[
https://issues.apache.org/jira/browse/BOOKKEEPER-193?page=com.atlassian.jira.plugin.system.issuetabpanels:comment-tabpanel&focusedCommentId=13238075#comment-13238075
]
Sijie Guo commented on BOOKKEEPER-193:
--------------------------------------
this issue is a bug of the logic of garbage collection. currently the garbage
collection is executed, by first fetching a list of all ledgers, fetching the
active ledgers from bookie, then garbage collecting those active ledgers not in
zookeeper list. there is a time period between fetching list from zookeeper and
fetching list from bookie, if a ledger created in this time period, it would be
garbage collected by mistake.
for FlatLedgerManager, this issue could be fixed easily. Since the ledgers are
created in sequence, we can get the max ledger id when fetching list of all
ledgers from zookeeper, during garbage collection, those ledgers are larger
than max ledger id would not be garbage collected until next garbage collection
is executed.
for HierarchicalLedgerManager, it is different, because the id generation and
the ledger creation is two different operations running in asynchronous. one
possible solution is fetching a copy of active ledgers from bookie first (the
requests came in after fetching should not put in the list of active ledgers
used for gc), then fetching the list of all ledgers from zookeeper, which can
ensure we get the right list of all ledgers from zookeeper.

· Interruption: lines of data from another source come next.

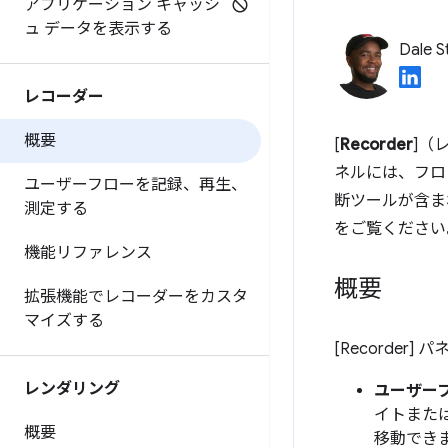
アプリケーション キャッシ
ュ データを表示する
Dale S
レコーダー
概要
[
Recorder
]（
ネルには、フロ
ユーザーフローを記録、再生、
断ツールが含ま
測定する
をご覧ください
機能リファレンス
概要
拡張機能でレコーダーをカスタ
マイズする
[Recorder
レンダリング
ユーザー
イトまた
概要
移動でき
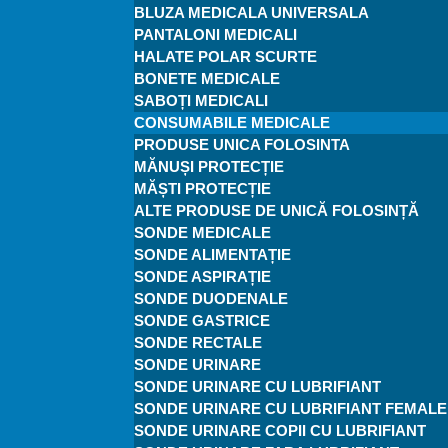
BLUZA MEDICALA UNIVERSALA
PANTALONI MEDICALI
HALATE POLAR SCURTE
BONETE MEDICALE
SABOȚI MEDICALI
CONSUMABILE MEDICALE
PRODUSE UNICA FOLOSINTA
MĂNUȘI PROTECȚIE
MĂȘTI PROTECȚIE
ALTE PRODUSE DE UNICĂ FOLOSINȚĂ
SONDE MEDICALE
SONDE ALIMENTAȚIE
SONDE ASPIRAȚIE
SONDE DUODENALE
SONDE GASTRICE
SONDE RECTALE
SONDE URINARE
SONDE URINARE CU LUBRIFIANT
SONDE URINARE CU LUBRIFIANT FEMALE
SONDE URINARE COPII CU LUBRIFIANT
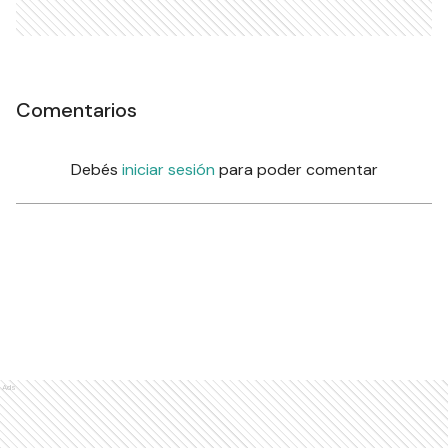
Comentarios
Debés
iniciar sesión
para poder comentar
Ads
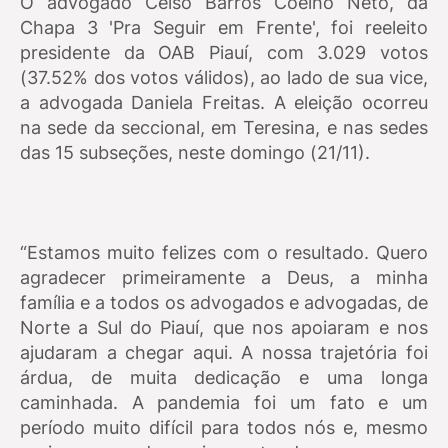
O advogado Celso Barros Coelho Neto, da
Chapa 3 'Pra Seguir em Frente', foi reeleito
presidente da OAB Piauí, com 3.029 votos
(37.52% dos votos válidos), ao lado de sua vice,
a advogada Daniela Freitas.
A eleição ocorreu
na sede da seccional, em Teresina, e nas sedes
das 15 subseções, neste domingo (21/11).
“Estamos muito felizes com o resultado. Quero
agradecer primeiramente a Deus, a minha
família e a todos os advogados e advogadas, de
Norte a Sul do Piauí, que nos apoiaram e nos
ajudaram a chegar aqui.
A nossa trajetória foi
árdua, de muita dedicação e uma longa
caminhada. A pandemia foi um fato e um
período muito difícil para todos nós e, mesmo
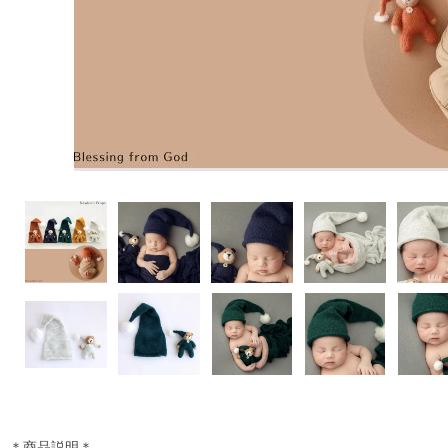
＊商品説明＊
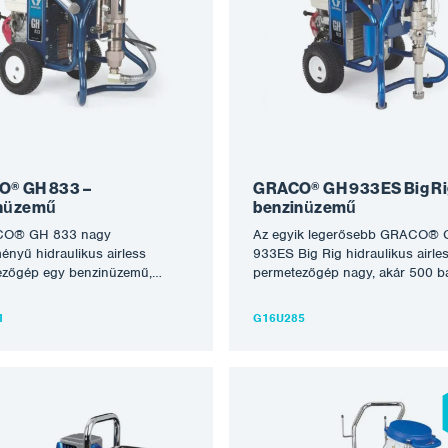
tokat. A GRACO GMAX II HD
ezeket a gépeket a legjobbakká t
d sorozat páratlan tartósságot
amelyeket ma a globalizált piac
esítményt biztosít, és könnyedén
kapni lehet. A készülék nagyon t
a fúvókaméretek legszélesebb
energiafüggetlen és hosszú éve
t, a hosszabb tömlők hosszát és
tartó problémamentes működés
ebb bevonatokat. A felszerelést
kész. A 200 köbcentiméteres H
felszereltséggel és permetezésre
motorral és 6,1 liter/perc perme
szállítjuk: 289605 HD…
képességgel rendelkező GMAX 
HD közvetlen szívást kínál, így k
teljesítményt nyújt a…
® GH 833 –
GRACO® GH 933ES Big Ri
inüzemű
benzinüzemű
CO® GH 833 nagy
Az egyik legerősebb GRACO®
ményű hidraulikus airless
933ES Big Rig hidraulikus airle
ezőgép egy benzinüzemű,
permetezőgép nagy, akár 500 b
omású permetezőgép, amely
felhordási nyomással. Robosztu
s a legtöbb oldószeres és vizes
gépkialakítás, amelyet sajtolóan
1
G16U285
tűzgátló, síkosító, vízszigetelő,
bitumenek, tűzálló és nagy szá
es stb. feldolgozására. A
anyagok feldolgozására tervezte
ezés alkalmas nagyobb és
Termelékeny, nagyméretű munk
b munkákhoz, rendszeresen
tervezték. Teljesítmény 9,5 liter/
b tartományok produktív
Alkalmas nagyobb és nagyobb
metezéséhez, akár 90 m tömlők
munkákhoz, rendszeres, nagyo
oztatásának vagy 2-6 pisztolyra
léptékű, produktív színpermetez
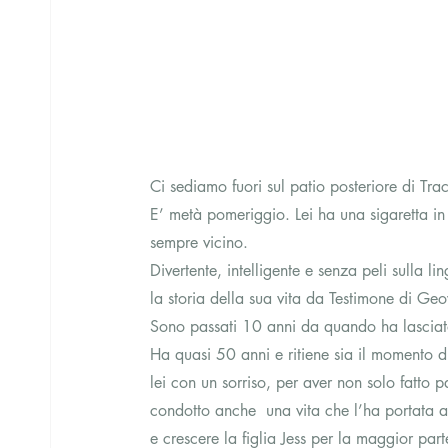
Ci sediamo fuori sul patio posteriore di Tra
E’ metà pomeriggio. Lei ha una sigaretta in
sempre vicino.
Divertente, intelligente e senza peli sulla 
la storia della sua vita da Testimone di Geo
Sono passati 10 anni da quando ha lasciat
Ha quasi 50 anni e ritiene sia il momento di
lei con un sorriso, per aver non solo fatto 
condotto anche  una vita che l’ha portata a 
e crescere la figlia Jess per la maggior pa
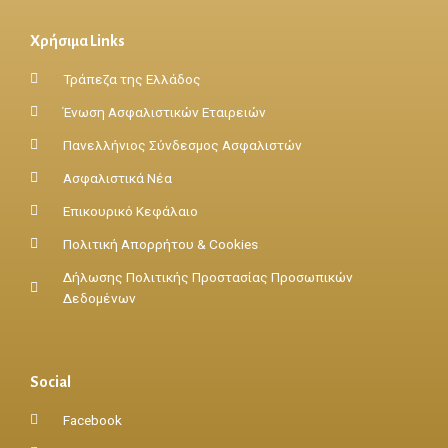
Χρήσιμα Links
Τράπεζα της Ελλάδος
Ένωση Ασφαλιστικών Εταιρειών
Πανελλήνιος Σύνδεσμος Ασφαλιστών
Ασφαλιστικά Νέα
Επικουρικό Κεφάλαιο
Πολιτική Απορρήτου & Cookies
Δήλωσης Πολιτικής Προστασίας Προσωπικών
Δεδομένων
Social
Facebook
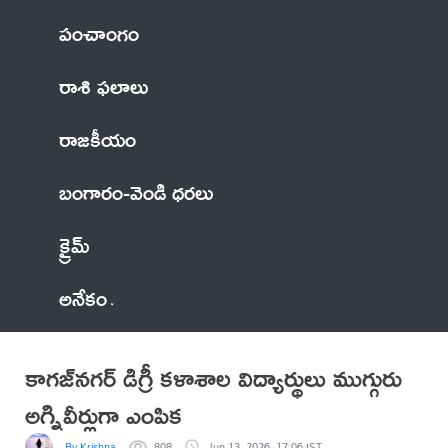
పంచాంగం
రాశి ఫలాలు
రాజకీయం
బంగారం-వెండి ధరలు
క్రైమ్
అనేకం
కాగజ్‌నగర్ డిగ్రీ కళాశాల విద్యార్థులు ముగ్గురు
అగ్నివీర్లుగా ఎంపిక
By Krishna
808
Jun 13, 2026, 17:06 IST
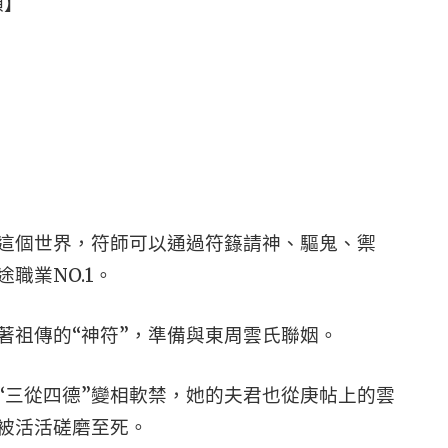
類】
在這個世界，符師可以通過符籙請神、驅鬼、禦
職業NO.1。
著祖傳的“神符”，準備與東周雲氏聯姻。
“三從四德”變相軟禁，她的夫君也從庚帖上的雲
被活活磋磨至死。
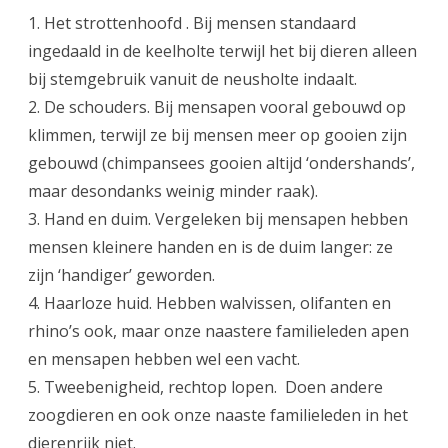
1. Het strottenhoofd . Bij mensen standaard
ingedaald in de keelholte terwijl het bij dieren alleen
bij stemgebruik vanuit de neusholte indaalt.
2. De schouders. Bij mensapen vooral gebouwd op
klimmen, terwijl ze bij mensen meer op gooien zijn
gebouwd (chimpansees gooien altijd ‘ondershands’,
maar desondanks weinig minder raak).
3. Hand en duim. Vergeleken bij mensapen hebben
mensen kleinere handen en is de duim langer: ze
zijn ‘handiger’ geworden.
4. Haarloze huid. Hebben walvissen, olifanten en
rhino’s ook, maar onze naastere familieleden apen
en mensapen hebben wel een vacht.
5. Tweebenigheid, rechtop lopen. Doen andere
zoogdieren en ook onze naaste familieleden in het
dierenrijk niet.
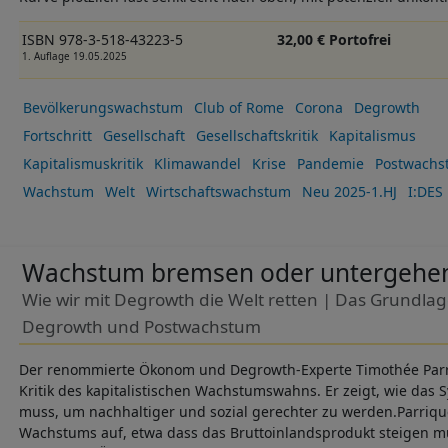
ISBN 978-3-518-43223-5
32,00 € Portofrei
1. Auflage 19.05.2025
Bevölkerungswachstum
Club of Rome
Corona
Degrowth
Fortschritt
Gesellschaft
Gesellschaftskritik
Kapitalismus
Kapitalismuskritik
Klimawandel
Krise
Pandemie
Postwachs
Wachstum
Welt
Wirtschaftswachstum
Neu 2025-1.HJ
I:DES
Wachstum bremsen oder untergehe
Wie wir mit Degrowth die Welt retten | Das Grund
Degrowth und Postwachstum
Der renommierte Ökonom und Degrowth-Experte Timothée Parriq
Kritik des kapitalistischen Wachstumswahns. Er zeigt, wie das
muss, um nachhaltiger und sozial gerechter zu werden.Parri
Wachstums auf, etwa dass das Bruttoinlandsprodukt steigen m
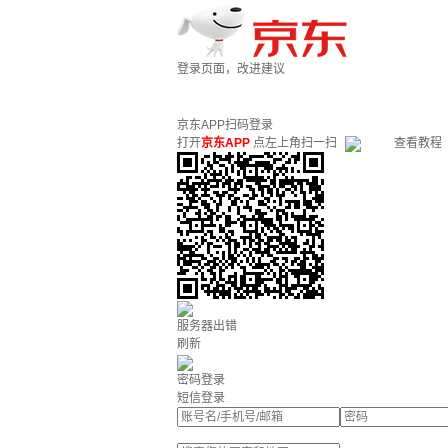
登录页面，改进建议
京东APP扫码登录
打开
京东APP
点左上角扫一扫
查看教程
服务器出错
刷新
密码登录
短信登录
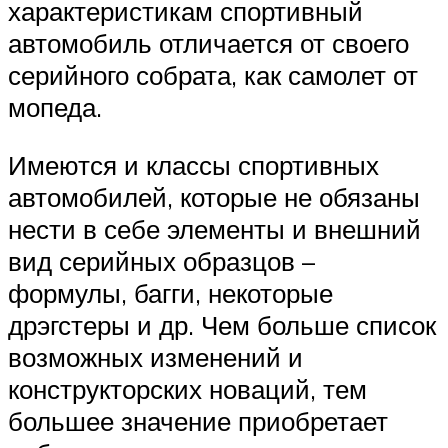
характеристикам спортивный
автомобиль отличается от своего
серийного собрата, как самолет от
мопеда.
Имеются и классы спортивных
автомобилей, которые не обязаны
нести в себе элементы и внешний
вид серийных образцов –
формулы, багги, некоторые
дрэгстеры и др. Чем больше список
возможных изменений и
конструкторских новаций, тем
большее значение приобретает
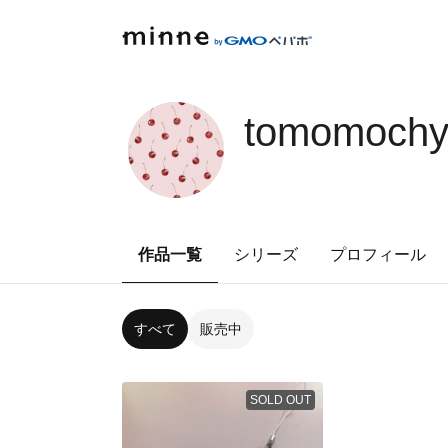
tomomoch
作品一覧
シリーズ
プロフィール
すべて
販売中
SOLD OUT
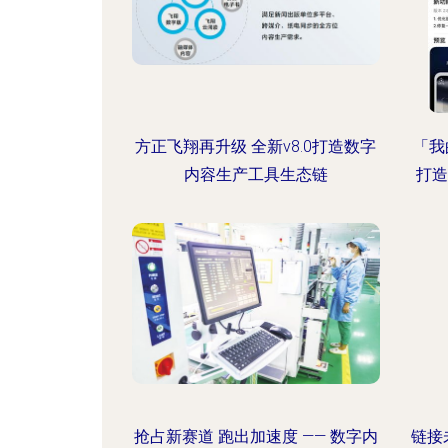
方正飞翔再升级 全新v8.0打造数字
「我
内容生产工具生态链
打造
抢占新赛道 跑出加速度 —— 数字内
链接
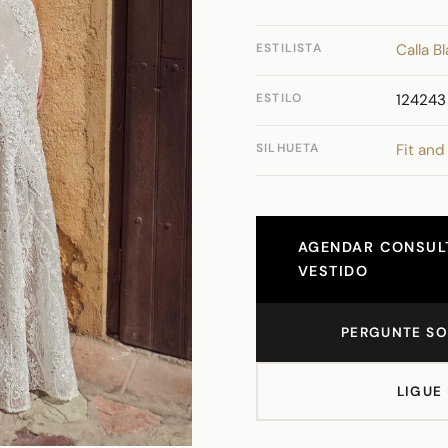
ESTILISTA
Calla B
ESTILO
124243
SILHUETA
Fit and
AGENDAR CONSULT
VESTIDO
PERGUNTE SO
LIGUE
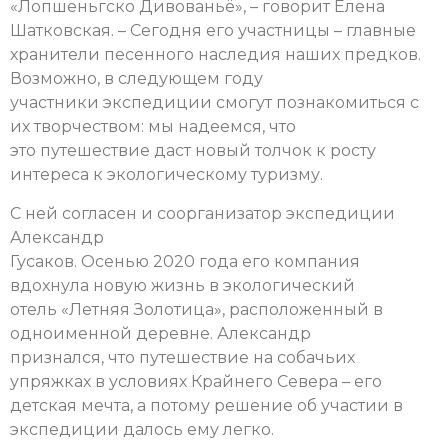
«Лопшеньгско Дивованьё», – говорит Елена
Шатковская. – Сегодня его участницы – главные
хранители песенного наследия наших предков.
Возможно, в следующем году
участники экспедиции смогут познакомиться с
их творчеством: мы надеемся, что
это путешествие даст новый толчок к росту
интереса к экологическому туризму.
С ней согласен и соорганизатор экспедиции
Александр
Гусаков. Осенью 2020 года его компания
вдохнула новую жизнь в экологический
отель «Летняя Золотица», расположенный в
одноименной деревне. Александр
признался, что путешествие на собачьих
упряжках в условиях Крайнего Севера – его
детская мечта, а потому решение об участии в
экспедиции далось ему легко.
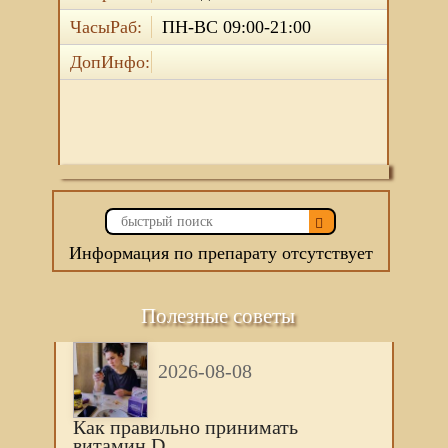
ЧасыРаб:
ПН-ВС 09:00-21:00
ДопИнфо:
Информация по препарату отсутствует
Полезные советы
2026-08-08
Как правильно принимать
витамин D.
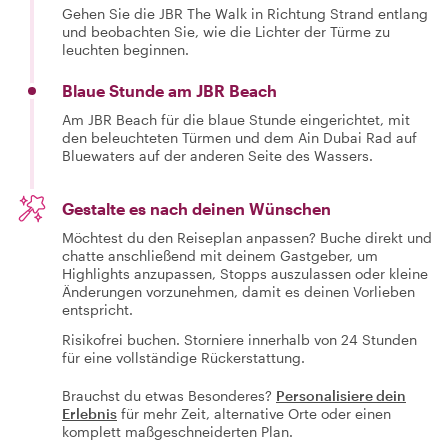
Gehen Sie die JBR The Walk in Richtung Strand entlang
und beobachten Sie, wie die Lichter der Türme zu
leuchten beginnen.
Blaue Stunde am JBR Beach
Am JBR Beach für die blaue Stunde eingerichtet, mit
den beleuchteten Türmen und dem Ain Dubai Rad auf
Bluewaters auf der anderen Seite des Wassers.
Gestalte es nach deinen Wünschen
Möchtest du den Reiseplan anpassen? Buche direkt und
chatte anschließend mit deinem Gastgeber, um
Highlights anzupassen, Stopps auszulassen oder kleine
Änderungen vorzunehmen, damit es deinen Vorlieben
entspricht.
Risikofrei buchen. Storniere innerhalb von 24 Stunden
für eine vollständige Rückerstattung.
Brauchst du etwas Besonderes?
Personalisiere dein
Erlebnis
für mehr Zeit, alternative Orte oder einen
komplett maßgeschneiderten Plan.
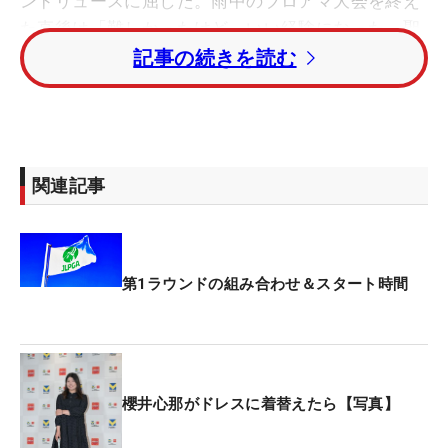
ンドリュースに屈した。雨中のプロアマ大会を終え
た直後は「難しかったけど、いい経験になった。聖
地に来たなぁと、わくわくして楽しかった」と話し
記事の続きを読む
たが、本音は違った。
「体験したことのない強い風になす術ないという
か、対処法がなかった。ゴルフをやめたいとも思い
関連記事
ました」
強風に心は折られた。だが、「やめたい」も本心で
はない。火曜日の27日に帰国。すぐに練習を再開し
第1ラウンドの組み合わせ＆スタート時間
た。「気持ち的にはやる気が出ない感じはあったけ
ど、もうひと頑張りしなきゃいけない。一生懸命に
やろうと思います」。昨年はこの大会でシーズン3
勝目を挙げた。コースは北海道から岐阜に変わり、
櫻井心那がドレスに着替えたら【写真】
「去年は去年、今は今。きょう初めて回ったコース
でディフェンディングチャンピオンという感じはし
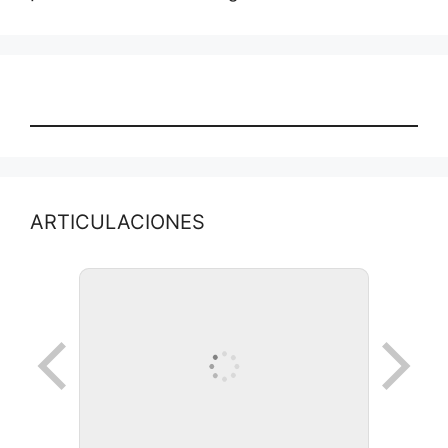
ARTICULACIONES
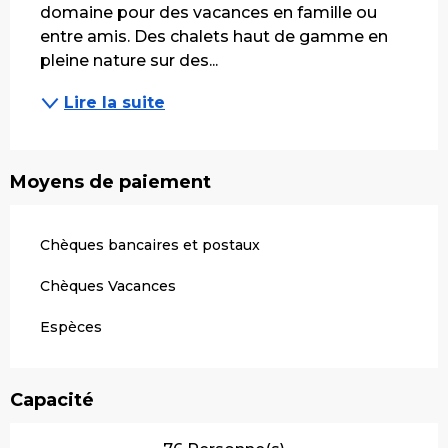
domaine pour des vacances en famille ou 
entre amis. Des chalets haut de gamme en 
pleine nature sur des...
Lire la suite
Moyens de paiement
Chèques bancaires et postaux
Chèques Vacances
Espèces
Capacité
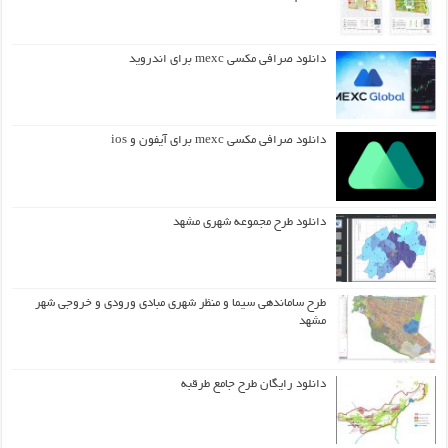
دانلود صرافی مکسی mexc برای اندروید
دانلود صرافی مکسی mexc برای آیفون و ios
دانلود طرح مجموعه شهری مشهد
طرح ساماندهی سیما و منظر شهری مبادی ورودی و خروجی شهر
مشهد
دانلود رایگان طرح جامع طرقبه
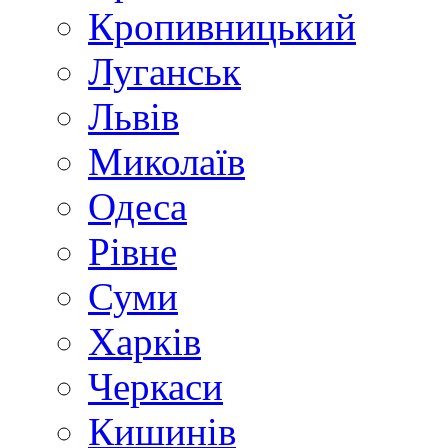
Кропивницький
Луганськ
Львів
Миколаїв
Одеса
Рівне
Суми
Харків
Черкаси
Кишинів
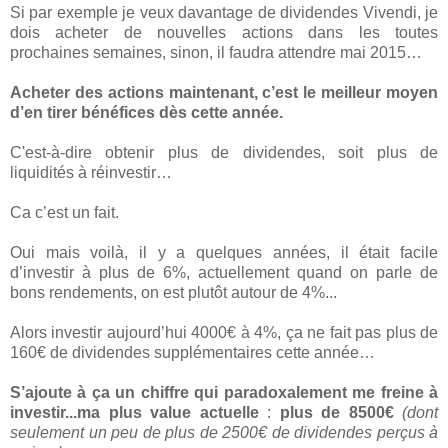
Si par exemple je veux davantage de dividendes Vivendi, je
dois acheter de nouvelles actions dans les toutes
prochaines semaines, sinon, il faudra attendre mai 2015…
Acheter des actions maintenant, c’est le meilleur moyen
d’en tirer bénéfices dès cette année.
C'est-à-dire obtenir plus de dividendes, soit plus de
liquidités à réinvestir…
Ca c’est un fait.
Oui mais voilà, il y a quelques années, il était facile
d’investir à plus de 6%, actuellement quand on parle de
bons rendements, on est plutôt autour de 4%...
Alors investir aujourd’hui 4000€ à 4%, ça ne fait pas plus de
160€ de dividendes supplémentaires cette année…
S’ajoute à ça un chiffre qui paradoxalement me freine à
investir...ma plus value actuelle
:
plus de 8500€
(dont
seulement un peu de plus de 2500€ de dividendes perçus à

> Ledger is garbage collected by mistake.
> ---------------------------------------
>
> Key: BOOKKEEPER-193
> URL: https://issues.apache.org/jira/browse/BOOKKEEPER-193
> Project: Bookkeeper
> Issue Type: Bug
> Components: bookkeeper-server
> Reporter: Sijie Guo
> Fix For: 4.1.0
>
>
> currently, we encountered such case: ledger is garbage collected by mistake,
> and following requests would fail due to NoLedgerException.
> {code}
> 2012-03-23 19:10:47,403 - INFO
> [GarbageCollectorThread:GarbageCollectorThread@234] - Garbage collecting
> deleted ledger index files.
> 2012-03-23 19:10:48,702 - INFO [GarbageCollectorThread:LedgerCache@544] -
> Deleting ledgerId: 89408
> 2012-03-23 19:10:48,703 - INFO [GarbageCollectorThread:LedgerCache@577] -
> Deleted ledger : 89408
> 2012-03-23 19:11:10,013 - ERROR [NIOServerFactory-3181:BookieServer@361] -
> Error writing 1@89408
> org.apache.bookkeeper.bookie.Bookie$NoLedgerException: Ledger 89408 not found
> at
> org.apache.bookkeeper.bookie.LedgerCache.getFileInfo(LedgerCache.java:228)
> at
> org.apache.bookkeeper.bookie.LedgerCache.updatePage(LedgerCache.java:260)
> at
> org.apache.bookkeeper.bookie.LedgerCache.putEntryOffset(LedgerCache.java:158)
> at
> org.apache.bookkeeper.bookie.LedgerDescriptor.addEntry(LedgerDescriptor.java:135)
> at
> org.apache.bookkeeper.bookie.Bookie.addEntryInternal(Bookie.java:1059)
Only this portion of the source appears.